Утром первым делом я позвонил в дверь номера Джорди (да-да, именно, она все-таки сказала мне, в каком она номере, но теперь я начал думать, что она могла надо мной подшутить). Никто не отозвался, и это навело меня на мысль о том, чего я знать не хотел. Я обратился к портье, и он сообщил, что она выехала накануне вечером; мне пришлось взглянуть на себя в зеркало, потому что он начал объяснять, что не знает, куда она поехала, хотя его об этом не спрашивали. И тут женщина-невидимка с коктейля материализовалась из ниоткуда, предстала воочию в спортивном костюме цвета детской неожиданности, с сальными волосами и веснушчатым лицом без малейшего признака косметики.
— Ищете Джорди? — спросила она и, возможно, узнала меня.
Барабанная дробь в моей груди внезапно замедлилась. Мне стало за себя стыдно. Я почувствовал себя неловким, нелепым, мои мозги затуманил и разъел этот проклятый скотч.
— Да, — подтвердил я.
Ей стало жалко меня, и она рассказала мне правду.

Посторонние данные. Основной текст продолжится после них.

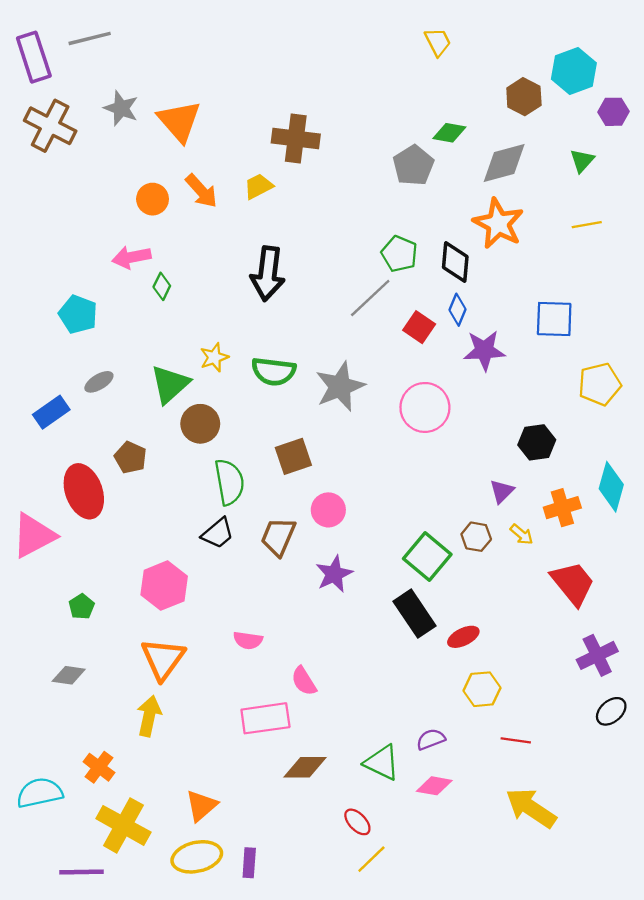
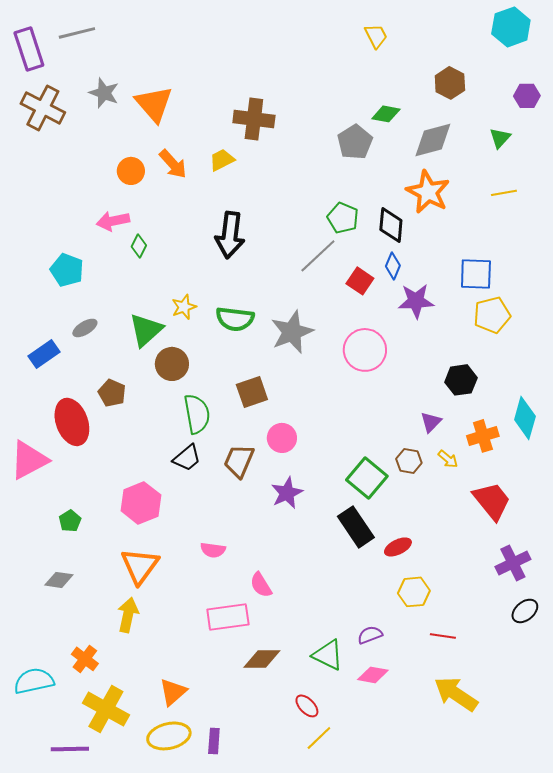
cyan hexagon: (574, 71) -> (511, 27), moved
yellow pentagon: (600, 384) -> (492, 315), moved

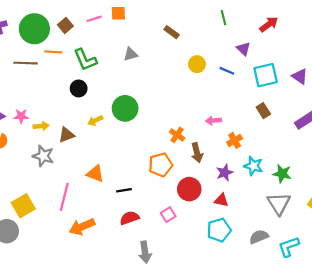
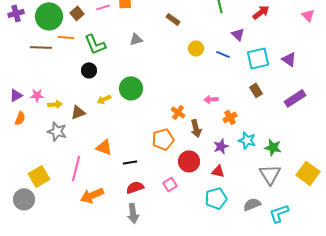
gray arrow: (145, 252) -> (133, 213), moved

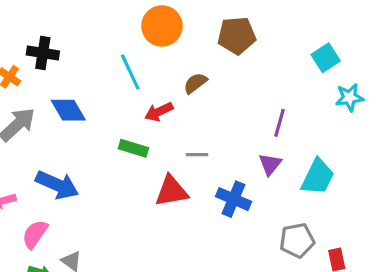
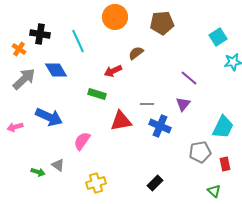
cyan line: (130, 72) -> (78, 41), moved
purple line: (280, 123) -> (189, 78), turned -66
gray line: (197, 155) -> (147, 104), moved
cyan trapezoid: (318, 177) -> (223, 127), moved
pink semicircle: (35, 234) -> (82, 141), moved

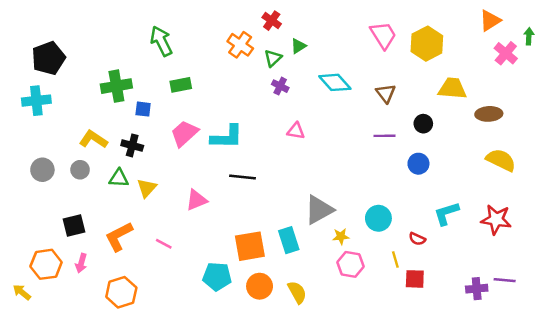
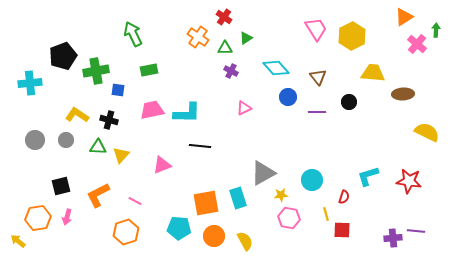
black pentagon: (48, 58) -> (63, 56), moved
green triangle: (273, 58) -> (225, 48), turned 42
pink triangle: (296, 131) -> (244, 108), turned -35
pink trapezoid: (184, 133) -> (152, 110), turned 30
yellow semicircle: (501, 160) -> (427, 132), moved
blue circle: (418, 164) -> (288, 97), moved
red semicircle: (417, 239) -> (344, 197), turned -96
orange hexagon: (121, 292) -> (126, 232), moved

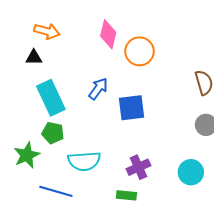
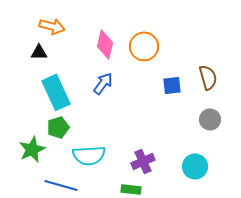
pink diamond: (108, 34) -> (105, 44), moved
blue square: (131, 108) -> (172, 85), moved, size x0.7
green pentagon: (53, 133) -> (58, 127), turned -30

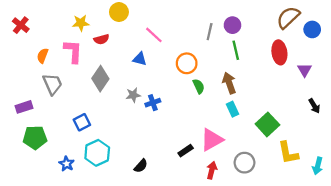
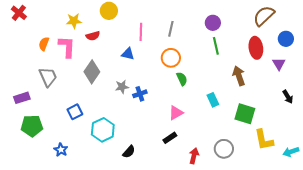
red cross: (21, 25) -> (19, 13), moved
blue circle: (312, 29) -> (286, 39), moved
gray line: (210, 32) -> (171, 29), moved
pink line: (154, 35) -> (141, 32), turned 48
orange semicircle: (43, 56) -> (44, 44), moved
brown arrow: (229, 83) -> (239, 76), moved
green square: (267, 124) -> (245, 114), turned -30
pink triangle: (212, 140) -> (176, 113), moved, size x0.7
cyan hexagon: (97, 153) -> (103, 130), moved
cyan arrow: (318, 166) -> (291, 152), turned 56

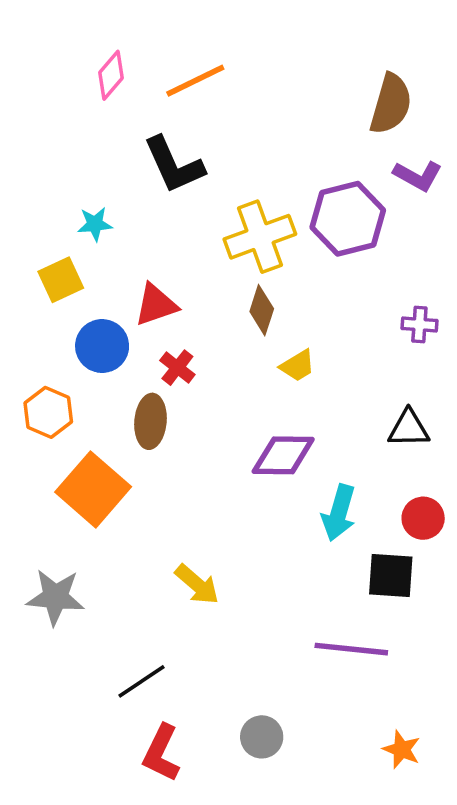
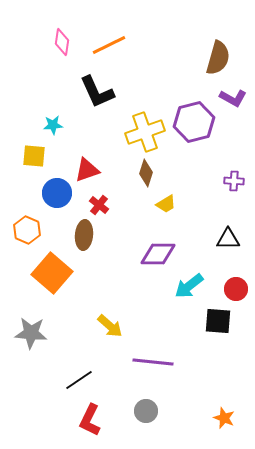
pink diamond: (111, 75) -> (62, 42), turned -32
yellow square: (61, 280) -> (34, 156), turned 30
cyan arrow: (339, 513) -> (189, 286), turned 36
purple line: (351, 649) -> (153, 362), moved

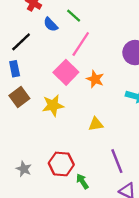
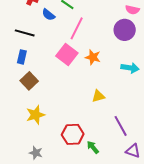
black line: (21, 42) -> (25, 33), turned 66
blue rectangle: (15, 69) -> (22, 57), turned 32
yellow star: (53, 105) -> (35, 115), moved
gray star: (24, 169) -> (36, 153), moved

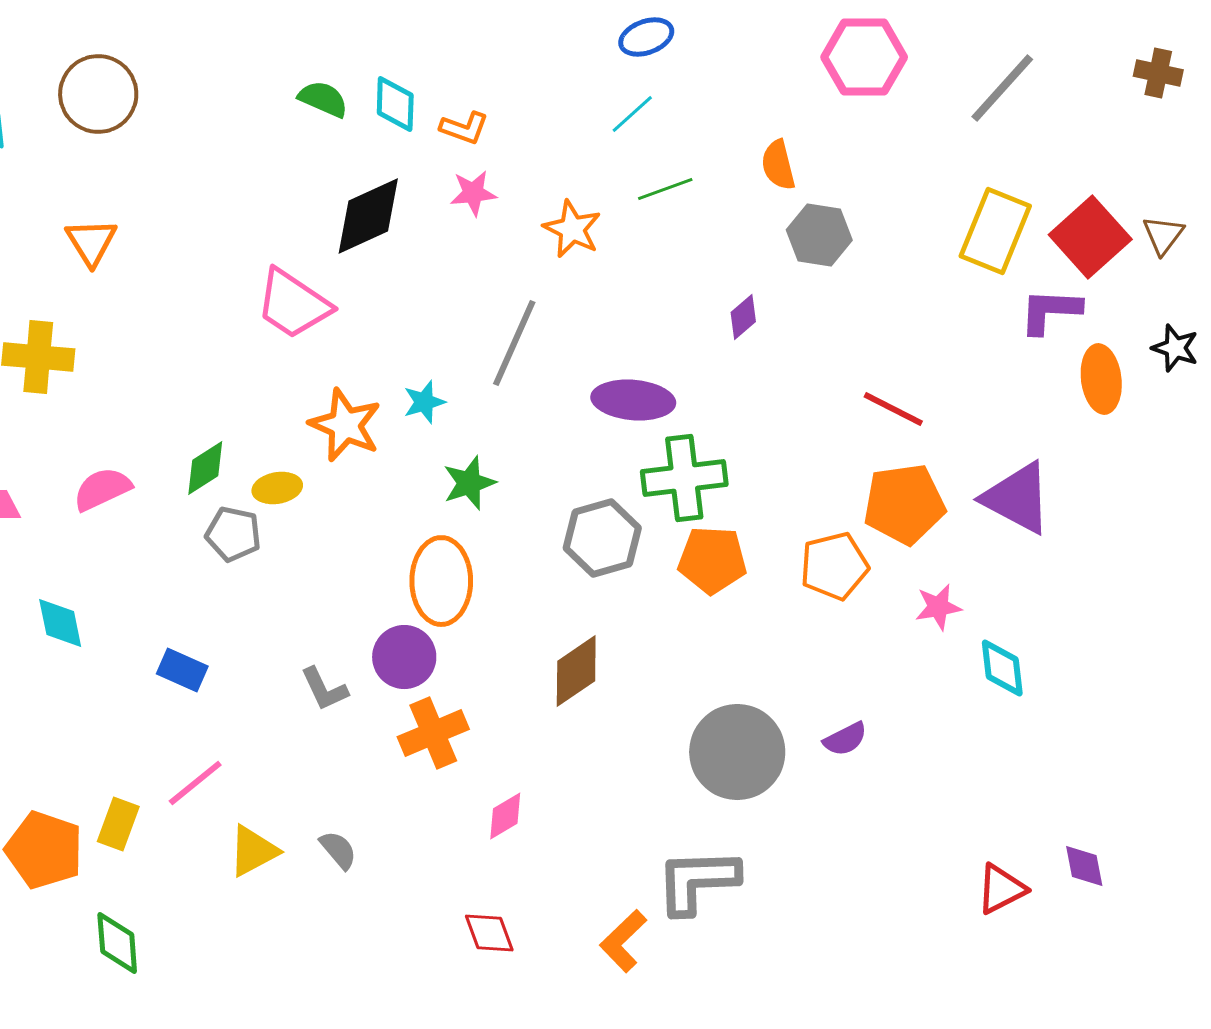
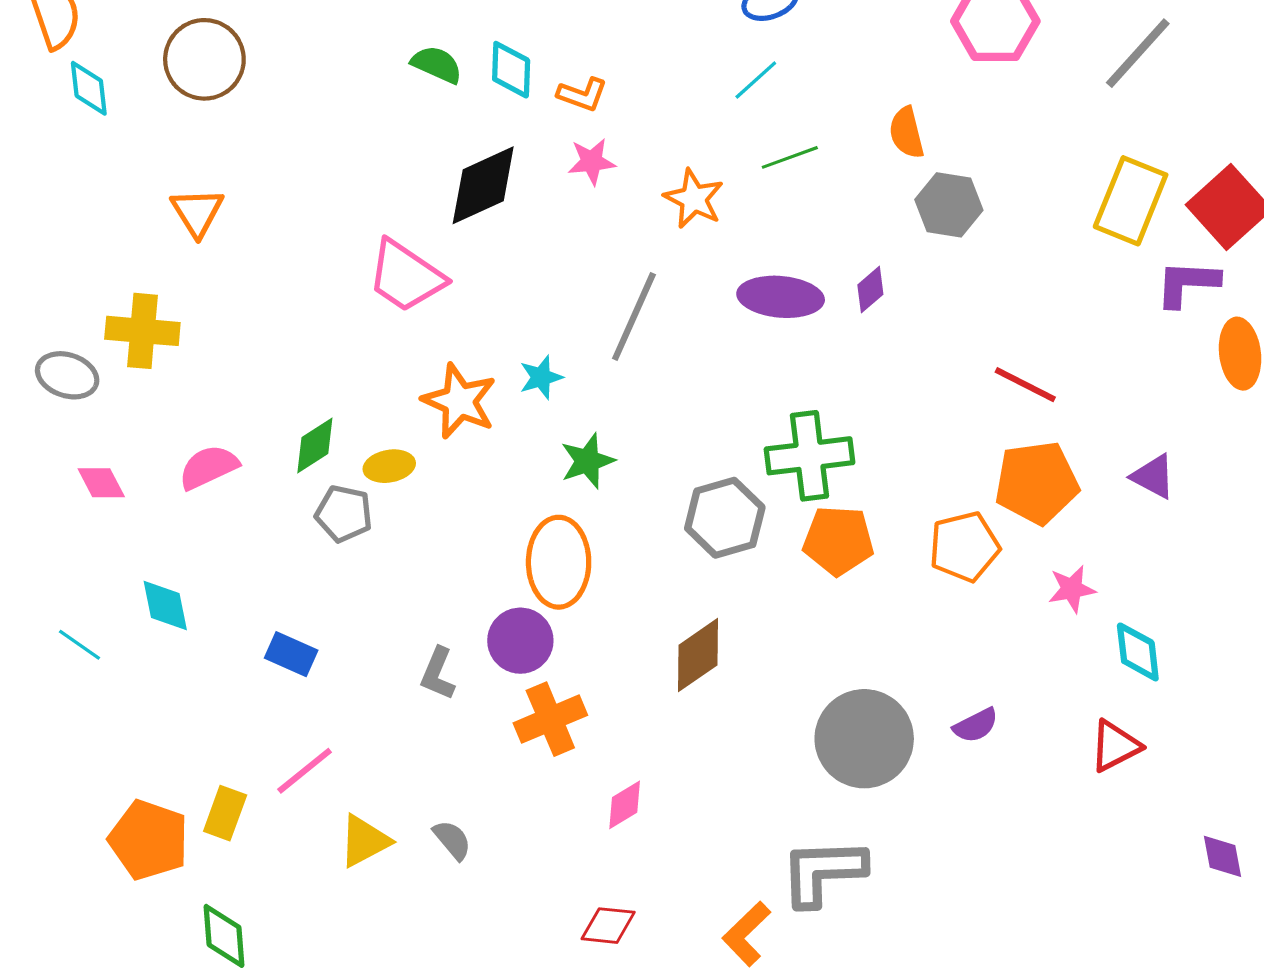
purple ellipse: (633, 400) -> (781, 297), moved
purple triangle: (1017, 498) -> (1153, 476), size x0.6
gray L-shape: (324, 689) -> (438, 674), turned 48
red triangle: (1001, 889) -> (1115, 746), moved
red diamond: (489, 933) -> (608, 926), turned -64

— Она отправилась в какой-то маленький городок с тем парнем, который был вчера вечером на аукционе. Сказала, что вернется к самолету в понедельник.
Через десять минут я сидел в своем полутонном «Чеви» и гнал по шоссе, ведущему в Фэрбенкс, до гравиевой дороги на Бойнтон. Спешка была почти маниакальной, нога намертво приклеилась к педали газа, ведья знал, что будет делать Бад, как только окажется в Бойнтоне. Он бросит машину, которую, несомненно, одолжил без согласия законного владельца, кем бы он ни был, а затем погрузится в лодку с едой и Джорди, чтобы плыть вниз по реке в свою хижину бывшего заключенного. Если это произойдет, Джорди не вернется к самолету. Во всяком случае, не в понедельник. А может, и вообще никогда.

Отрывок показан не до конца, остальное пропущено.